Additionally: You can approximate a dirac by various functions. A Guassian distribution, I waas told about some $\tan$ function. They all have a parameter, that you can tune, to get a sharper impulse. (Using Gaussian Distribution: The variance) You can (often) get an integral of that function (or an approximation) that also depends on that parameter.
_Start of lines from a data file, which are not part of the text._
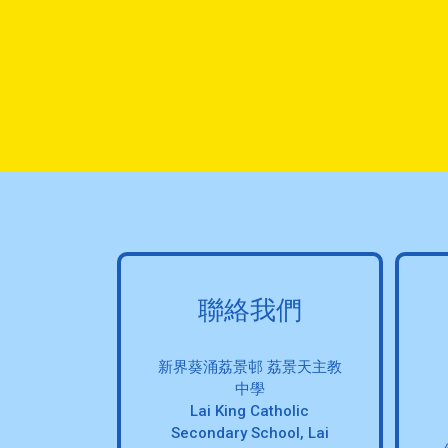
聯絡我們
新界葵涌荔景邨 荔景天主教
中學
Lai King Catholic
Secondary School, Lai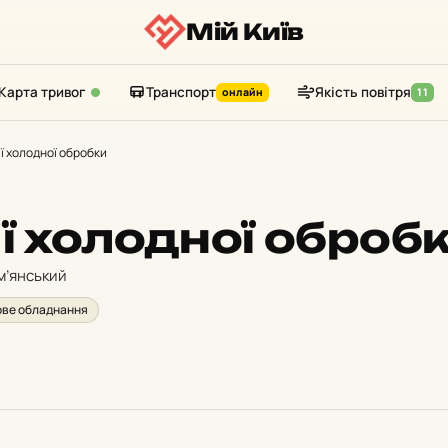
Мій Київ
Карта тривог
Транспорт
Якість повітря
онлайн
11
ї холодної обробки
ї холодної оброб
м’янський
ве обладнання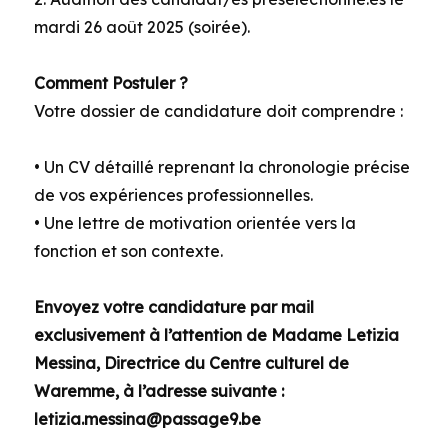
mardi 26 août 2025 (soirée).
Comment Postuler ?
Votre dossier de candidature doit comprendre :
• Un CV détaillé reprenant la chronologie précise
de vos expériences professionnelles.
• Une lettre de motivation orientée vers la
fonction et son contexte.
Envoyez votre candidature par mail
exclusivement à l’attention de Madame Letizia
Messina, Directrice du Centre culturel de
Waremme, à l’adresse suivante :
letizia.messina@passage9.be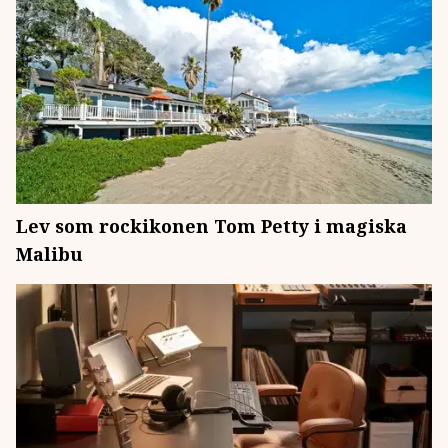
Lev som rockikonen Tom Petty i magiska
Malibu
As you tune that parameter to make the distribution sharper, you will also see, that the integral will go towards the heavyside function.

These methods are not rigorous but help to grasp the concept.

Answer 3

The Dirac delta has the property $\delta(\phi)=\phi(0)$ for test functions $\phi\in\mathscr{D}$. It is very common to write $\delta(\phi)$ as $\int_{-\infty}^\infty \delta(x)\phi(x)\,dx$. This doesn't really make sense in terms of Lebesgue integration, since there is no measurable function $\delta(x)\phi(x)$ to integrate, but people do it a lot.
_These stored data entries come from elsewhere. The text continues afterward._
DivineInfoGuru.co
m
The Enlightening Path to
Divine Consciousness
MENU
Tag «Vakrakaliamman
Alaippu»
Once you do that, you note that $\delta(x)$ is nonzero only at $x=0$ or, in more orthodox lingo, that the support of $\delta$ is $\{0\}$; as a result, you can write the integral in many, many other ways, basically as any $\int_u^v \delta(x)\phi(x)\,dx$ for any $u<0$, $v>0$. You can also note that $\int_u^v \delta(x)\phi(x)\,dx = 0$ if $uu>0$, for the same support reason and independent of $\phi$.

You can also note that $\int_u^v f(x-a)\,dx=\int_{u-a}^{v-a} f(x)\,dx$ for any $f$, a general property of integrals on the real line. Finally, although the function identically equal to $1$ is not a test function in $\mathscr{D}$ because its support isn't compact, when you use a finite integration interval you can take $\phi=1$.

Put it all together and I think you get what you want.